Italy has suspended the automatic renewal of its defence co-operation agreement with Israel, Prime Minister Giorgia Meloni announced on April 14, in Rome's sharpest signal yet of disapproval over Israeli military operations, while separately rebuking US President Donald Trump for his attacks on Pope Leo XIV.
Meloni made the announcement at the Vinitaly wine fair in Verona, telling reporters that "in light of the current situation, the government has decided to suspend the automatic renewal of the defence agreement with Israel." Defence Minister Guido Crosetto had formally communicated the decision to his Israeli counterpart, Israel Katz, by letter.
The memorandum, originally signed under former prime minister Silvio Berlusconi in 2003 and ratified in 2005, provides a framework for bilateral co-operation on defence matters including military equipment exchanges, joint exercises, and research and development in the defence sector. It had been renewed automatically every five years, most recently entering into force on April 13.

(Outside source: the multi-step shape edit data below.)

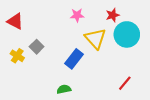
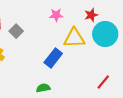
yellow triangle: (95, 39) -> (74, 38), turned -50
gray square: (37, 47) -> (16, 31), moved

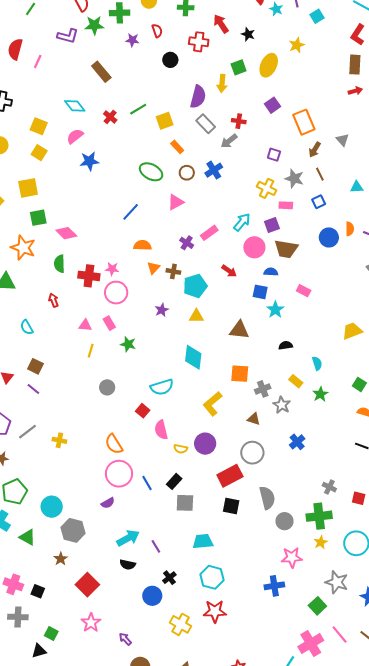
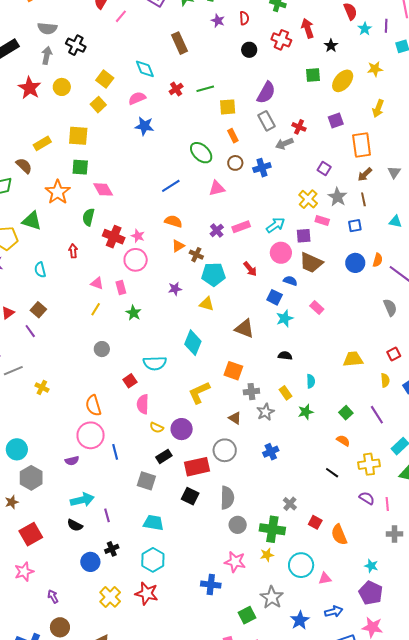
yellow arrow: (222, 83) -> (378, 108), moved
black rectangle: (174, 481) -> (164, 456), moved

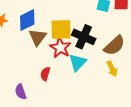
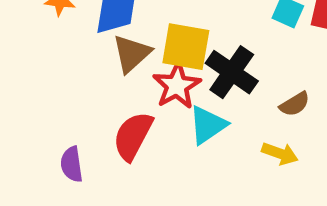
brown semicircle: (114, 46) -> (295, 104), size x0.6
yellow arrow: (112, 69) -> (280, 154), turned -56
red semicircle: (45, 74) -> (133, 136), size x1.6

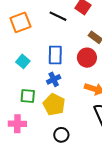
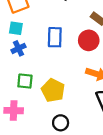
cyan square: (23, 61) -> (16, 28), moved, turned -32
blue cross: (54, 79) -> (19, 48), moved

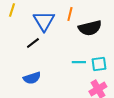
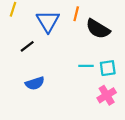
black semicircle: (90, 28) -> (98, 29), turned 45
black line: (33, 43) -> (27, 46), moved

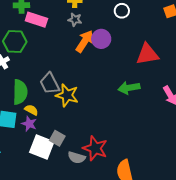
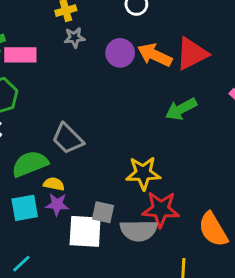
orange arrow: (85, 41) -> (155, 55), moved, turned -80
green semicircle: (20, 92) -> (30, 164), turned -95
yellow star: (67, 95) -> (143, 173), moved
gray semicircle: (77, 158) -> (139, 231), size x1.4

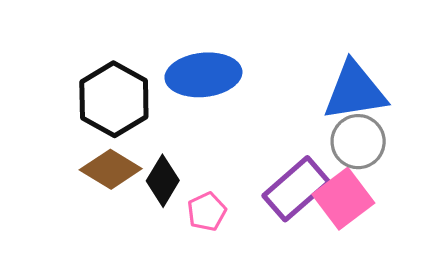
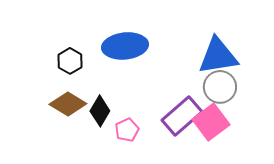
black hexagon: (114, 99) -> (70, 61), size x0.6

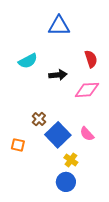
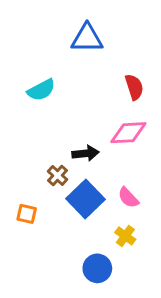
black arrow: (58, 75) -> (86, 153), moved
yellow cross: (71, 160) -> (125, 236), moved

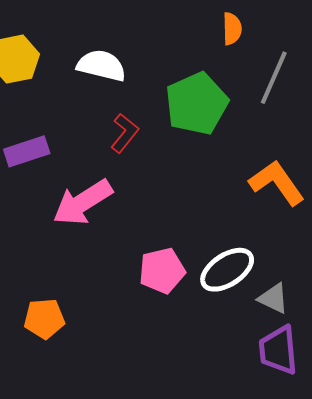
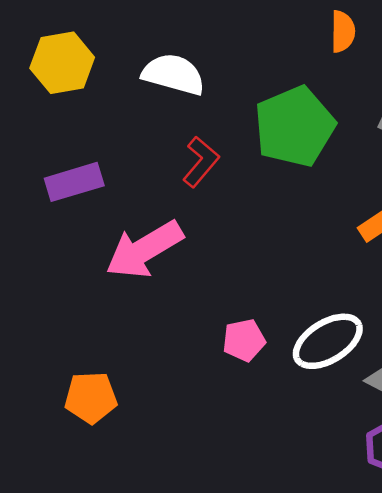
pink pentagon: (162, 271) -> (244, 340), size x0.7

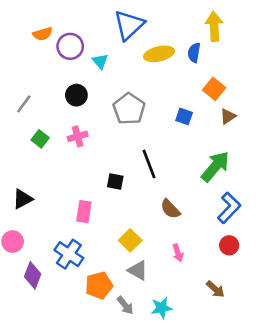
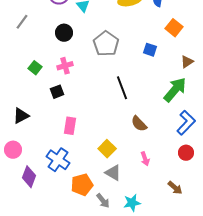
gray line: (24, 104) -> (22, 22), moved
brown triangle: (228, 116) -> (187, 62), moved
black square: (115, 181) -> (57, 92), moved, turned -32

Israel's foreign ministry played down the significance of the move. A spokesman said the two countries did not have a security agreement as such, describing the memorandum as one that had "never had any concrete content."

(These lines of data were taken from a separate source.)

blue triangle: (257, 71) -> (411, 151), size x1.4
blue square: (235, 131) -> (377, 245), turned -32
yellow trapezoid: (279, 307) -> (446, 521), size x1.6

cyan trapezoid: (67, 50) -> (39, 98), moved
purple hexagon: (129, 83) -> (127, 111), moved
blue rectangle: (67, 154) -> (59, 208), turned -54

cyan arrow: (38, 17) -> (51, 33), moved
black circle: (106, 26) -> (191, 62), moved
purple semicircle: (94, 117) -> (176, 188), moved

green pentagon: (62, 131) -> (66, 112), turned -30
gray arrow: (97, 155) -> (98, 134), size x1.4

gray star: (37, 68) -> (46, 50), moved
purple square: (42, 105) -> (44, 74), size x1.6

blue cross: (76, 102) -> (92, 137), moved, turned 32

Deputy Prime Minister Matteo Salvini, also present at Vinitaly, said he agreed with the suspension but told reporters he did not know the reasons behind it.
The decision marks a significant hardening of Italy's stance. Until now Meloni's government had limited itself to condemning specific Israeli actions, including strikes on churches and attacks on Italian soldiers serving in the UN peacekeeping mission in Lebanon, while defending the memorandum itself against repeated opposition calls for its suspension. The diplomatic temperature had risen further in recent days after Italy's ambassador to Tel Aviv was summoned by the Israeli foreign ministry in protest at remarks by Deputy Prime Minister Antonio Tajani, who had condemned Israeli raids that have caused thousands of casualties in Lebanon since early March.

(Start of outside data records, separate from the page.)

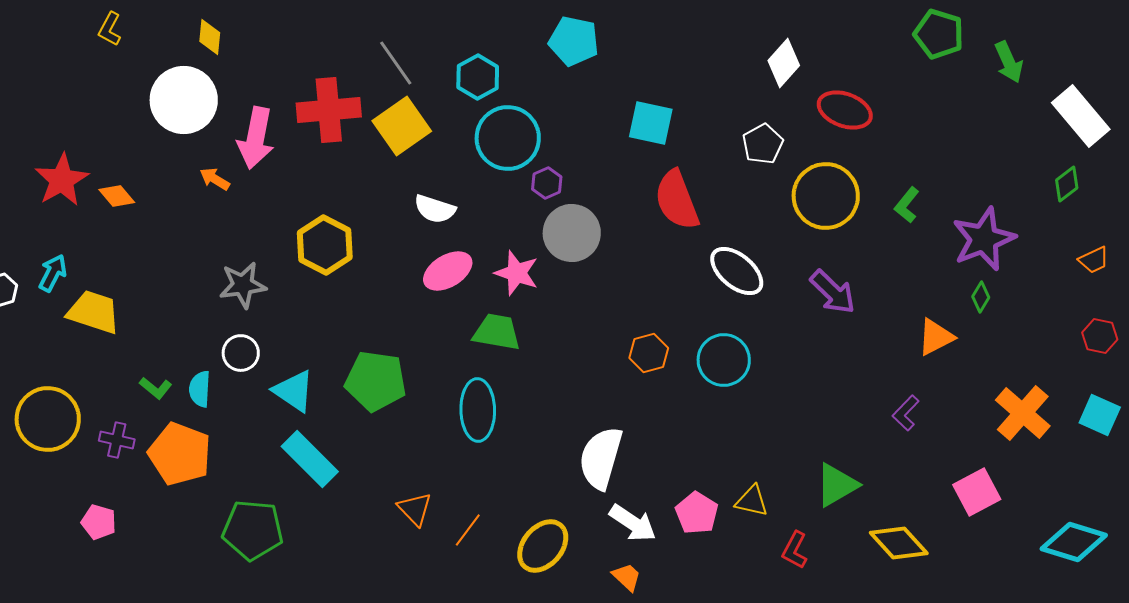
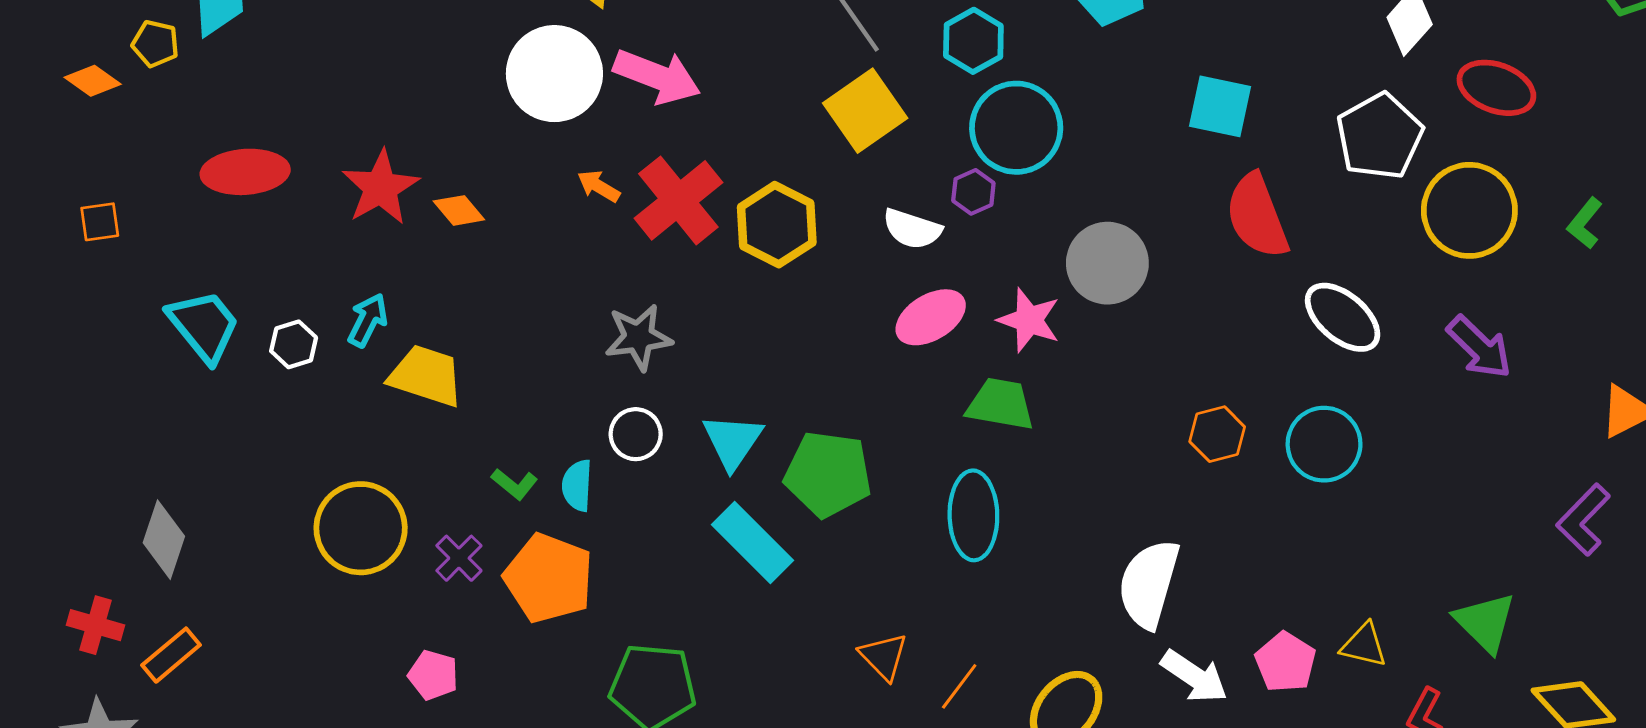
red cross: (329, 110) -> (678, 200), moved, turned -34
pink arrow: (256, 138) -> (657, 76), moved, turned -80
white pentagon: (763, 144) -> (1380, 136), size x1.5
purple hexagon: (547, 183) -> (973, 192), moved
yellow hexagon: (325, 245) -> (777, 225), moved
cyan triangle: (294, 391) -> (733, 441), moved, turned 30
purple L-shape: (906, 413) -> (1583, 520), size x1.4
purple cross: (117, 440) -> (459, 558), turned 32
cyan rectangle: (310, 459) -> (753, 542), moved
green triangle: (837, 485) -> (1485, 622), turned -45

Italy's growing discomfort with Israeli military operations has been building for months. In September, Meloni told the United Nations that Israeli actions had crossed a line, "violating humanitarian norms, causing a slaughter of civilians," and signalled Rome's support for some European Union sanctions against Israel. During the US-Israeli campaign against Iran, Italy refused to allow American combat aircraft to use its Sigonella base in Sicily for missions to the Middle East.
Meloni used the Verona platform to address several other live political controversies. On Trump's social media broadside against Pope Leo XIV — in which the US president called the pontiff "WEAK on Crime, and terrible for Foreign Policy," suggested he had been elected only because he was American, and told him to "get his act together" and "stop catering to the Radical Left" — Meloni, long regarded as a darling of the US leader, was unequivocal. "What I said is what I think: the statements about the pontiff were unacceptable. I express my solidarity with Pope Leo," she said.
Meloni also urged caution over recent calls by Eni chief executive Claudio Descalzi to resume purchasing Russian gas, acknowledging his commercial logic but arguing that economic pressure on the Kremlin remained "the most effective weapon we have for building peace." She expressed hope that the question would be moot by January 2027, when existing energy contracts expire, if progress had been made towards ending the war in Ukraine.
She also called for continued international efforts to advance peace negotiations to stabilise the situation in Iran and reopen the Strait of Hormuz.